I don't know if we want to actually keep the test in #745 but it at least illustrates the issue I described.
@jtbandes I have tested the changes in #741 and when I am on that branch I am unable to reproduce the issue I have observed. I think that in addition to mergin in the fixes from #741, we should still consider converting to AutoBahn Websocket. The reason is because the bug fix in #741 was pretty subtle and hard to reproduce in testing. I think that the websocket server should be able to recover from Exceptions being thrown. Even if a specific client or request is not handled due to a bug like the one found in #741 the server should still be able to provide functionality to other clients.
Has someone attempted a port already? Otherwise I will probably take this up
I don't know of any recent attempt. Maybe @jtbandes or another maintainer would know otherwise?
I've done some testing of the branch on #741 (with galactic and Fast-DDS) and it seems to make things MUUUCH more reliable. Unfortunately with enough very fast refreshing of clients it occurs again (it usually takes me about 30s of very fast refreshing to trigger it).
The server then throws the following error on each message it tries to send.
[rosbridge_websocket-3] ERROR:tornado.application:Exception in callback functools.partial(<function wrap.<locals>.null_wrapper at 0x7ff49212a0d0>, <Future finished exception=WebSocketClosedError()>)
[rosbridge_websocket-3] Traceback (most recent call last):
[rosbridge_websocket-3] File "/usr/lib/python3/dist-packages/tornado/ioloop.py", line 758, in _run_callback
[rosbridge_websocket-3] ret = callback()
[rosbridge_websocket-3] File "/usr/lib/python3/dist-packages/tornado/stack_context.py", line 300, in null_wrapper
[rosbridge_websocket-3] return fn(*args, **kwargs)
[rosbridge_websocket-3] File "/usr/lib/python3/dist-packages/tornado/ioloop.py", line 779, in _discard_future_result
[rosbridge_websocket-3] future.result()
[rosbridge_websocket-3] File "/usr/lib/python3/dist-packages/tornado/gen.py", line 326, in wrapper
[rosbridge_websocket-3] yielded = next(result)
[rosbridge_websocket-3] File "/opt/greenroom/whiskey_ros_gs_external/lib/python3.8/site-packages/rosbridge_server/websocket_handler.py", line 197, in prewrite_message
[rosbridge_websocket-3] future = self.write_message(message, binary)

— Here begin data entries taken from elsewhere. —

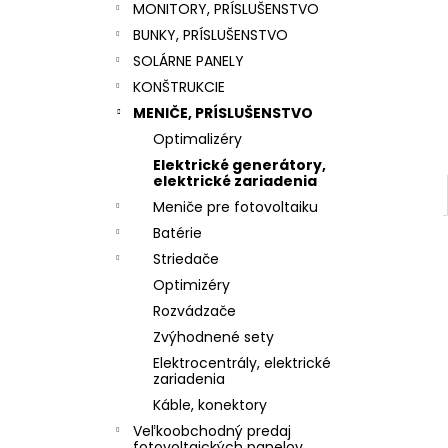
MONITORY, PRÍSLUŠENSTVO
BUNKY, PRÍSLUŠENSTVO
SOLÁRNE PANELY
KONŠTRUKCIE
MENIČE, PRÍSLUŠENSTVO
Optimalizéry
Elektrické generátory,
elektrické zariadenia
Meniče pre fotovoltaiku
Batérie
Striedače
Optimizéry
Rozvádzače
Zvýhodnené sety
Elektrocentrály, elektrické
zariadenia
Káble, konektory
Veľkoobchodný predaj
fotovoltaických panelov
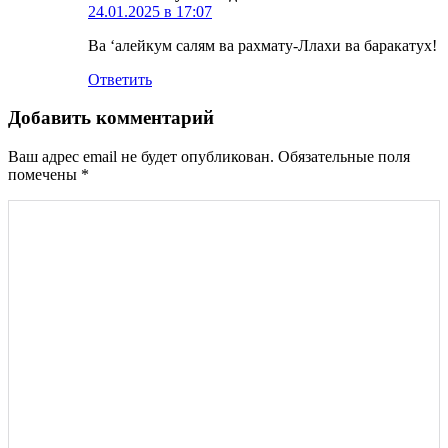
24.01.2025 в 17:07
Ва ‘алейкум салям ва рахмату-Ллахи ва баракатух!
Ответить
Добавить комментарий
Ваш адрес email не будет опубликован.
Обязательные поля
помечены
*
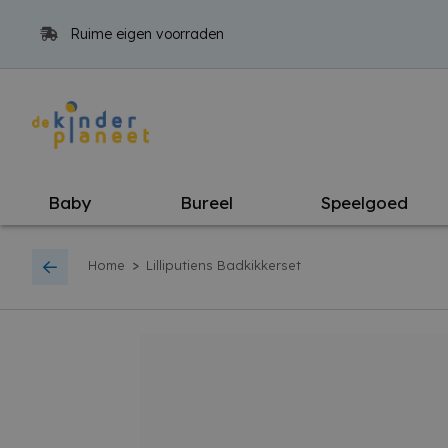
Ruime eigen voorraden
Baby
Bureel
Speelgoed
>
Home
Lilliputiens Badkikkerset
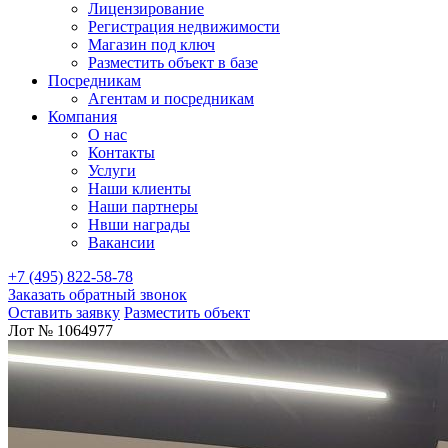
Лицензирование
Регистрация недвижимости
Магазин под ключ
Разместить объект в базе
Посредникам
Агентам и посредникам
Компания
О нас
Контакты
Услуги
Наши клиенты
Наши партнеры
Нвши награды
Вакансии
+7 (495) 822-58-78
Заказать обратный звонок
Оставить заявку
Разместить объект
Лот № 1064977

[rosbridge_websocket-3] File "/usr/lib/python3/dist-packages/tornado/websocket.py", line 259, in write_message
[rosbridge_websocket-3] raise WebSocketClosedError()
[rosbridge_websocket-3] tornado.websocket.WebSocketClosedError
Interestingly I have not yet seen the server become unresponsive - it is just littered with these errors.
It looks like you are writing a fix achim-k? If I can help you test please let me know.
I think it makes sense to get #741 in first, before trying to migrate to autobahn. I will look into that
I tried unsuccessfully to get Rosbridge to work stable with ROS2, and ended up writing bridge in C++, it's ROS2 only (tested on Galactic):
https://github.com/v-kiniv/rws
Give it a try if you have problems with Rosbridge and ROS2.
p.s. Sorry for the off-topic comment, but I think it might useful for others who will came here looking for a solution for the Rosbridge+ROS2 issues.
Similarly, Foxglove has also been working on a C++ bridge: https://github.com/foxglove/ros-foxglove-bridge It uses the Foxglove WebSocket protocol rather than the rosbridge protocol.
This issue has been marked as stale because there has been no activity in the past 12 months. Please add a comment to keep it open.